Following the examination event, the results in Table 4 and Fig. 1 showed that a large majority of students who typed the examination were satisfied that the assessment task was suited to computerisation, they appreciated being able to use their own computer, and that the system was easy to use, reliable and secure against cheating. Most also agreed that they would recommend the e-exam system to others. This was consistent with prior work in the university sector [18].

A moderate, but not statistically significant, divergence of opinion between hand-writers and typists emerged across most items in the pre-examination survey. Overall, it would appear that people tended to reaffirm their choice to type or handwrite in terms of their future intentions following the examination. This divergence can be seen when looking at future intentions stated prior to the examination with difference in agreement of 1 widening to 2.1 in the post-examination survey. It would appear that students’ opinions ‘hardened’ once the real examination was over, in that typists became more positive about their future intentions to type an examination and hand-writers more negative.

Finally, the decision to allow students to self-select typing or handwriting served to lessen the stress for students, but it also limited the degree of task sophistication that was possible (i.e. keeping to the lower levels of SAMR). However, this can only ever be a temporary state of affairs if we want to progress up the SAMR ladder to include re-designed, higher order assessment tasks that assume sophisticated tools will be available. To take advantage of the affordances of modern software, means all students must ultimately use a computer in the examination. Our work on e-Exams is also about providing a strategy [4] for moving from paper-equivalent e-exams to sophisticated post-paper e-exams where all must type. This phased strategy, along with associated support, will be important in helping staff and students to make this transition.

7 Conclusion

We have successfully completed two trials of e-exams centred on the use of a fully featured word processor in two different units within a pre-university context. From this point of view, we broadly achieved what we set out to do in that the e-Exam technology and BYO laptop centric processes were shown to have worked in this context. We have also seen that most students were satisfied with the approach to doing e-Exams within a classroom setting. The strength of opinions regarding the process and technology between those that typed the examination and those that elected to hand-write were not significantly different, although there was a general trend towards typists holding more positive opinions. Their levels of confidence did differ significantly and this likely played a role in their choices. The results are not at all surprising given the self-selecting nature of the groups who went on to type the examination. However, it does reinforce the need to ensure adequate support is available to students who are not all equally prepared for the computerisation of high-stakes examinations.

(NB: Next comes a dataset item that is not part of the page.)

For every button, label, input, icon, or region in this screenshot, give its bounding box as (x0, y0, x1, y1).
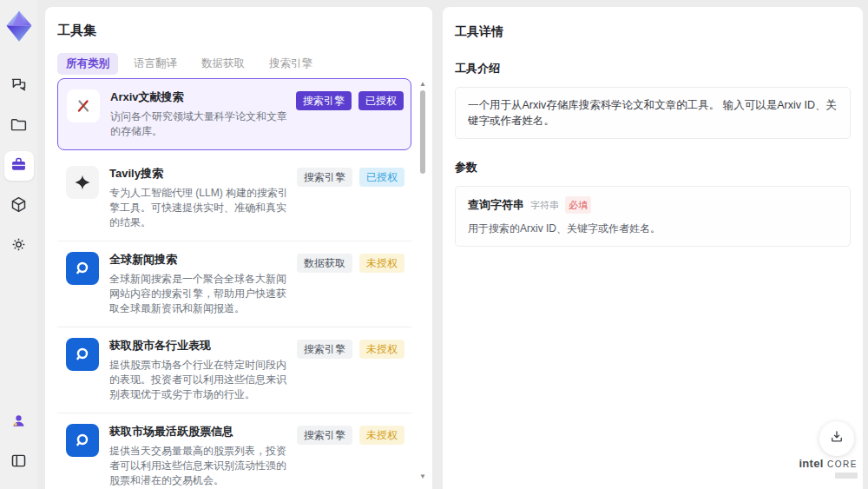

Future work will involve comparisons with similarly run examinations in the university system and within different discipline contexts. The next phase will be to trial e-Exams using post-paper, higher-order tasks where all members of the class will type. Further technical work on the e-Exam system is progressing that will see integration with the Moodle quiz tool alongside the ability to use authentic software tools in a manner that is robust against network outages [27].